The validations.rs module is essential for ensuring the integrity of transactions, as it contains functions dedicated to validation. A key function in this module is process_mempool, which examines each transaction post-verification and aggregates the valid ones into a final vector for block inclusion. The function starts by receiving a path to the mempool and initializes an empty vector, valid_txs, to store validated transactions. It iterates through each transaction in the mempool directory, checking whether each path is a file and, if so, deserializing the transaction. It assesses the script type of each transaction and validates accordingly: transactions with a v0_p2wpkh script are validated using p2wpkh_script_validation, while those with a p2pkh script use p2pkh_script_validation. Transactions that fail validation are skipped, and the function proceeds to the next one. The function verifies the locktime of each transaction, comparing it against the current time. If the locktime isn't valid, the function skips to the next transaction. It also calculates the transaction fee using verify_tx_fee and checks for double spending with check_double_spending. Transactions identified as double spends are similarly bypassed. If a transaction passes all these checks, it is added to the valid_txs vector. The function ultimately returns this vector, containing all the valid transactions along with their txid, wtxid, and transaction fee.

Pseudo code:
  • Initialize an empty vector valid_txs to store valid transactions.
  • Iterate over each transaction in mempool.
  • For each transaction, check if the path is a file.
  • If the path is a file, convert the path to a string.
  • Deserialize the transaction from the file.
  • Initialize is_valid, txid, and wtxid variables.
  • Check the script type of the transaction's first input's previous output.
  • If the script type is v0_p2wpkh, validate the transaction using the p2wpkh_script_validation function. If the transaction is valid, set is_valid to true and update wtxid and txid.
  • If the script type is p2pkh, validate the transaction using the p2pkh_script_validation function. If the transaction is valid, set is_valid to true and update txid.
  • If the transaction isn't valid, skip the current iteration and move to the next transaction.
  • Check if the transaction's locktime is valid by comparing it to the current time.
  • Calculate the transaction fee using the verify_tx_fee function.
  • Check for double spending using the check_double_spending function.
  • If the transaction passes all the checks, add it to the valid_txs vector.
  • Finally, return the valid_txs vector containing all the valid transactions.
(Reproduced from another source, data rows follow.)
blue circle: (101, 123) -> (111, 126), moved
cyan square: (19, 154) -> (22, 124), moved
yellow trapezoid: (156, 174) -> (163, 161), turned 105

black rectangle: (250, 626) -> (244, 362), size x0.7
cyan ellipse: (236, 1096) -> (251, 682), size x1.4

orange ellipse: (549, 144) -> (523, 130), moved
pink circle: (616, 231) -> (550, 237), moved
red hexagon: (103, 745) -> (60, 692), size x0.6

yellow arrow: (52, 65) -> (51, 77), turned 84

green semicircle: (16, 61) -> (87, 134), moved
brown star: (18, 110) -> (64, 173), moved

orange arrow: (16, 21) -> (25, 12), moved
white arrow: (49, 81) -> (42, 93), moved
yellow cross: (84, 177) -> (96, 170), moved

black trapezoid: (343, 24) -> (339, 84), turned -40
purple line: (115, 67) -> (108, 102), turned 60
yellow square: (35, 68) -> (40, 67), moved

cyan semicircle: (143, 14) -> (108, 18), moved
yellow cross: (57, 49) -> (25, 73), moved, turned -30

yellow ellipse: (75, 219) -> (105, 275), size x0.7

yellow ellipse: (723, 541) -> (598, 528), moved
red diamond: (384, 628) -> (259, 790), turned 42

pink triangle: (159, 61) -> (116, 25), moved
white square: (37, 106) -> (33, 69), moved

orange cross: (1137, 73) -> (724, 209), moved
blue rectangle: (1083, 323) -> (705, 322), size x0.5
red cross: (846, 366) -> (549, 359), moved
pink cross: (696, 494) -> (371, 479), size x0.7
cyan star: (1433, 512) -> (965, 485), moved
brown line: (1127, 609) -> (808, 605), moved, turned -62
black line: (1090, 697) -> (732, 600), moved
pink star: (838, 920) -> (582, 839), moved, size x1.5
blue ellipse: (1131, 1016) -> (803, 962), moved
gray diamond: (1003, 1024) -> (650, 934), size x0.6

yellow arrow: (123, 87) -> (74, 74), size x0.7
Another vital function within the validation framework is verify_signature, which is invoked during the p2pkh_script_validation and p2wpkh_script_validationand when the script reaches the OP_CHECKSIG operation. This function is essential for verifying the authenticity of signatures for both transaction types. It accepts three parameters: the signature, the public key, and the serialized transaction. The process begins by stripping the sighash type from the DER-encoded signature. The function then instantiates a new secp256k1 context for cryptographic operations. Using the double_sha256 function, it hashes the serialized transaction to create a Message object from this hash. It also constructs a PublicKey from the provided bytes and a Signature from the DER-encoded bytes of the signature. The core of the function is its ability to verify the signature against the Message and PublicKey using the verify_ecdsa method from the Secp256k1 crate. If the verification confirms the signature's validity, the function returns true; otherwise, it returns false.

Pseudo code:
  • Remove the sighash type from the signature.
  • Create a new instance of the secp256k1.
  • Hash the serialized transaction using the double_sha256 function.
  • Create a Message from the hash.
  • Create a PublicKey from the provided public key bytes.
  • Create a Signature from the provided signature bytes.
  • Verify the signature against the message and the public key using the verify_ecdsa method of the secp256k1.
  • If the signature is valid, return true, otherwise return false.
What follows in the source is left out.